Sebenarnya, kepercayaan mengani Bumi berbentuk datar merupakan ciri khas kosmologi kuno sampai sekitar abad ke-4 SM, ketika para filsuf Yunani kuno mulai berpendapat bahwa Bumi berbentuk bulat. Aristoteles adalah salah satu filsuf Yunani kuno dan merupakan salah satu pemikir pertama yang mengajukan pendapat tentang Bumi bulat pada 330 SM. Menjelang awal Abad Pertengahan, pengetahuan mengenai fakta bahwa Bumi itu bulat menyebar luas di seluruh Eropa. Begitu pun dengan peradaban Islam yang telah tercerahkan saat itu.

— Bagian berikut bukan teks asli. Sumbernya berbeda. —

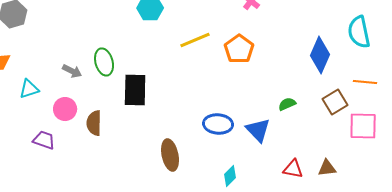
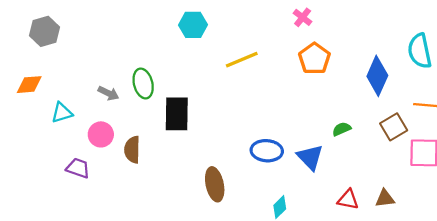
orange pentagon: (239, 49) -> (314, 59), moved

Baru-baru ini, konferensi tahunan para penganut teori bumi datar digelar untuk kali pertama. Acara tersebut dikenal dengan Flat Earth International Conference (FEIC) yang diselenggarakan di Raleigh, Carolina Utara, Amerika Serikat pada 9-10 November 2017. Konferensi tersebut mengklaim bahwa bentuk bumi adalah datar atau seperti bentuk cakram (piringan) dan bukanlah bulat seperti yang telah diakui para ilmuwan dunia selama ini. Salah satu dalil yang mereka kutip adalah bersumber dari Al Quran yang menyebutkan bahwa bumi adalah bentuk ‘hamparan’.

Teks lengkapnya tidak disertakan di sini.